Applying balanced tax brackets would be beneficial for most low- and middle-income citizens
Applying balanced tax brackets would be beneficial for most low- and middle-income citizens, while those who obtain high and very high incomes will have to return a little more to the society. However, this is the only way to reduce the increasingly indecent inequalities in the Romanian society, the members of Cartel Alfa National Trade Union Confederation indicate in an open letter to the initiators and supporters of the 2022 Taxation Pact. Cartel Alfa underlines that the initiative of a National Taxation Pact is welcome, given that the tax system in Romania is inefficient, outdated and unfair, and rather an obstacle to the country’s development. The Romanian state, with budget revenues of only 27% of GDP, much below the 41% European average, fails in its constitutional mission to ensure its citizens’ welfare, trade unionists point out.

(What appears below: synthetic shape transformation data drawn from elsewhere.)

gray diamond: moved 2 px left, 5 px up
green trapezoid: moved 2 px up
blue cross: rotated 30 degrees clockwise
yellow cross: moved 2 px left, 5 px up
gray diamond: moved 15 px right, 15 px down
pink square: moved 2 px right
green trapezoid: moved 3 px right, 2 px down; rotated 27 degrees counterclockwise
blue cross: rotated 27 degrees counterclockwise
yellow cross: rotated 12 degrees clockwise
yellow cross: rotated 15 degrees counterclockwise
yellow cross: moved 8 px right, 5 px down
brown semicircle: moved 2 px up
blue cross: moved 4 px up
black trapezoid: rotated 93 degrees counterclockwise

Romanians say their level of living has decreased because of the war in Ukraine
Nearly half of Romanians say the war in Ukraine has led to a decrease in their level of living, while one third say they have not been affected, but expect their situation to become worse, according to a Eurobarometer survey published by the European Parliament. The majority of EU citizens believe the war in Ukraine will soon affect their lives or already has an impact on their level of living. About 40% of respondents said that their level of living had already deteriorated or would further deteriorate next year because of the war in Ukraine. In Romania, the percentage is higher - 46%. Another 36% have not yet been affected, but expect this to happen.